TO DO: Check the entries below for lines with "Racing"; report only how many there are.

GIVEN ENTRIES:

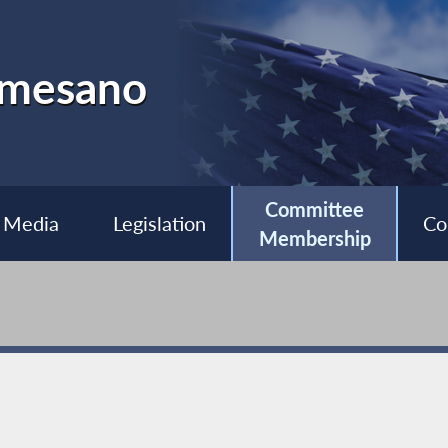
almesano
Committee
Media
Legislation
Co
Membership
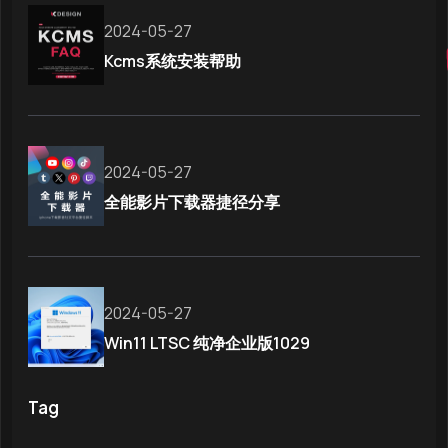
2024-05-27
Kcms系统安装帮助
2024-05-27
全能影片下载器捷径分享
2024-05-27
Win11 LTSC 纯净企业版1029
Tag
...
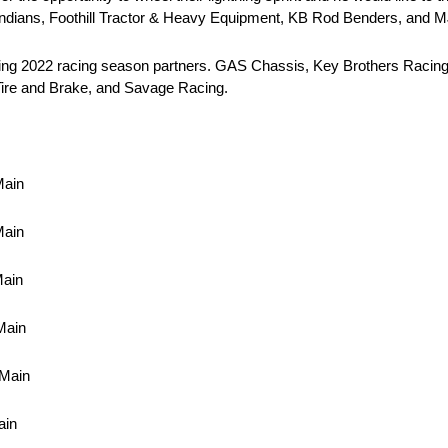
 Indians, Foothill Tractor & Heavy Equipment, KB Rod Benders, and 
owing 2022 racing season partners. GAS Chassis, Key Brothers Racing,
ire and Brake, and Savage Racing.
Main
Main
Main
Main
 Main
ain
==
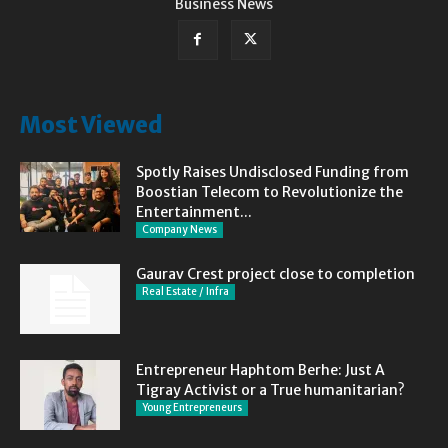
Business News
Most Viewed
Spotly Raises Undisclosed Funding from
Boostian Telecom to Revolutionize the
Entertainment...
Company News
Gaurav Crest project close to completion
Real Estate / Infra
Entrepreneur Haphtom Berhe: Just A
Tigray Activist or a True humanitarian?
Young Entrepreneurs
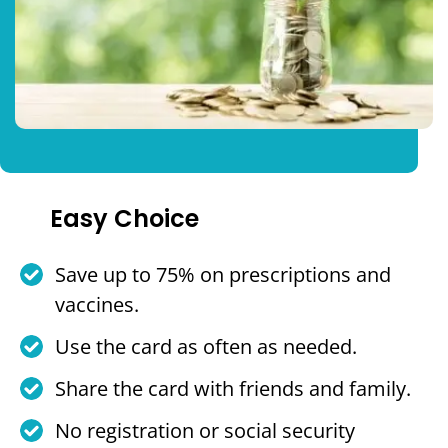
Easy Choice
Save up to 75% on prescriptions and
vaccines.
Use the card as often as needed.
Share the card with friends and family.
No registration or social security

WRITTEN RESPONSE: 2